To ensure safe operation in poorly lit underground environments, the team added high-intensity LED lights to the robot, allowing it to navigate even in darkness.

The journey to developing an autonomous safety robot

Building SICK-Mine-Guard was a multidisciplinary effort. While assembling the hardware, the team simultaneously developed an AI-driven navigation algorithm that enabled the robot to detect obstacles, recognize terrain, and navigate independently.

Early testing took place in the confines of their apartment hallway—a creative workaround while waiting for permits to access real mines. “The corridor was flat and ideal for testing our software stack,” said Chaudhari, “But we knew we needed to test in a real mine eventually.”

Testing in the real world

The team tested SICK-Mine-Guard at Coldspring granite mine, where it successfully handled rocky, uneven terrain and performed precise 3D LiDAR mapping. But their most ambitious test took place 2,341 feet below the surface at the Lake Vermilion-Soudan Underground Mine State Park.

Getting permission to test at Soudan was a challenge. “It took us more than a month to get approval,” said Chaudhari. “It’s a state-owned site, and we needed special research permission. The mine was actually flooded, which added another layer of complexity.”

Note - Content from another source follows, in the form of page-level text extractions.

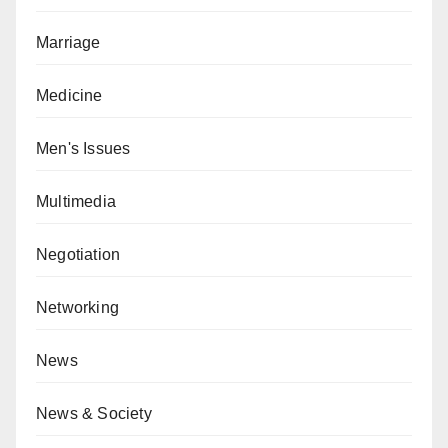
Marriage
Medicine
Men's Issues
Multimedia
Negotiation
Networking
News
News & Society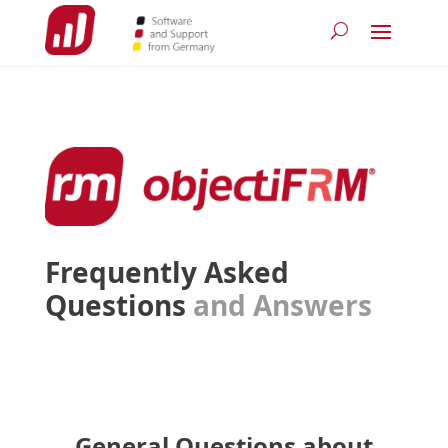
Frequently Asked
Questions
and Answers
General Questions about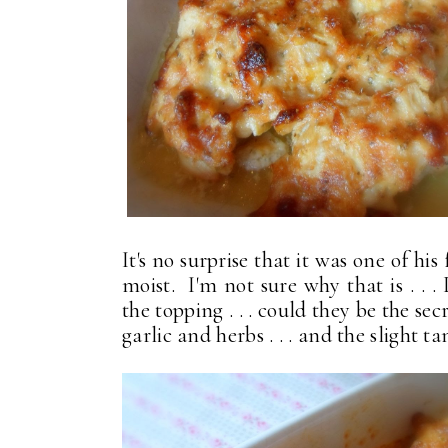
It's no surprise that it was one of h
moist. I'm not sure why that is . . .
the topping . . . could they be the sec
garlic and herbs . . . and the slight ta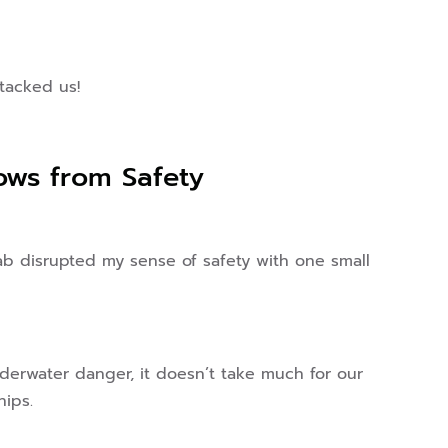
tacked us!
lows from Safety
ab disrupted my sense of safety with one small
nderwater danger, it doesn’t take much for our
hips.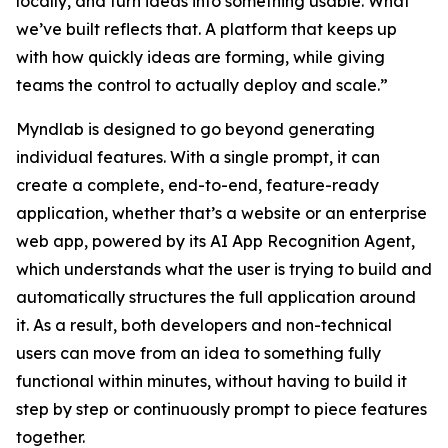
locally, and turn ideas into something usable. What
we’ve built reflects that. A platform that keeps up
with how quickly ideas are forming, while giving
teams the control to actually deploy and scale.”
Myndlab is designed to go beyond generating
individual features. With a single prompt, it can
create a complete, end-to-end, feature-ready
application, whether that’s a website or an enterprise
web app, powered by its AI App Recognition Agent,
which understands what the user is trying to build and
automatically structures the full application around
it. As a result, both developers and non-technical
users can move from an idea to something fully
functional within minutes, without having to build it
step by step or continuously prompt to piece features
together.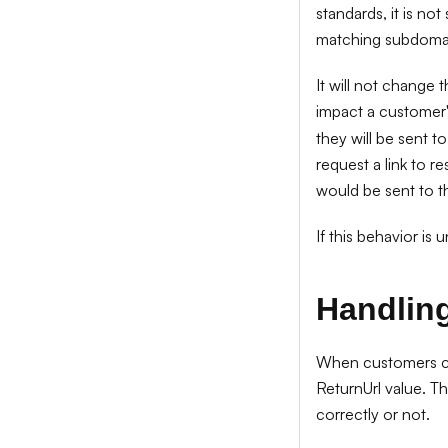
standards, it is no
matching subdoma
It will not change 
impact a customer'
they will be sent 
request a link to r
would be sent to t
If this behavior is
Handling
When customers cli
ReturnUrl value. T
correctly or not.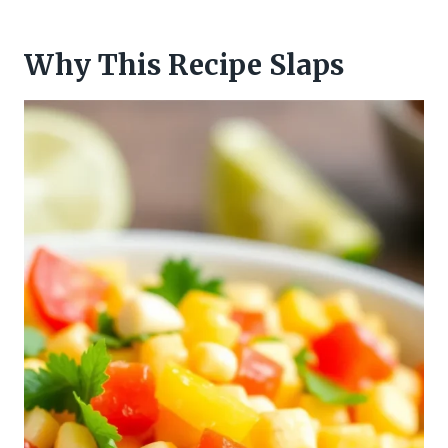
Why This Recipe Slaps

Despite the obstacles, the team was eventually cleared to test in the mine, and the robot performed impressively—mapping tunnels, navigating extreme conditions, and collecting real-time LiDAR data that was later analyzed for safety insights.

Overcoming obstacles

From driving four hours to test sites to simulating mining conditions in their apartment, the team faced numerous hurdles. But each challenge brought new learning opportunities.

“This was our first time working with industrial-grade LiDAR,” said Ramesh. “It was exciting to apply what we learned in class to a real-world problem.” Chaudhari added, “We learned how to use LiDAR data to develop safety metrics and understand industry demands. It showed us how diverse the applications of robotics can be.”

Impact and future potential for mining safety

The project marked the first time a University of Minnesota team participated in the SICK $10K Challenge—and they took first place. Their work not only impressed judges but also resonated with miners who saw the robot in action. “Seeing their reactions was one of our favorite parts,” the team shared. “They were very excited.”

The team also conducted a cost analysis to explore the feasibility of deploying SICK-Mine-Guard in real mining operations. With its ability to autonomously monitor safety, navigate hazardous terrain, and provide actionable insights, the robot has the potential to revolutionize underground mining.

Paving the way forward

SICK-Mine-Guard is more than a student project. It’s a vision for a safer, smarter, and more autonomous future in mining. By combining robotics, AI, and LiDAR technology, Chaudhari and Ramesh have shown what’s possible when innovation meets purpose.

“Together, we are paving the way for a safer, smarter, and more autonomous future,” they said.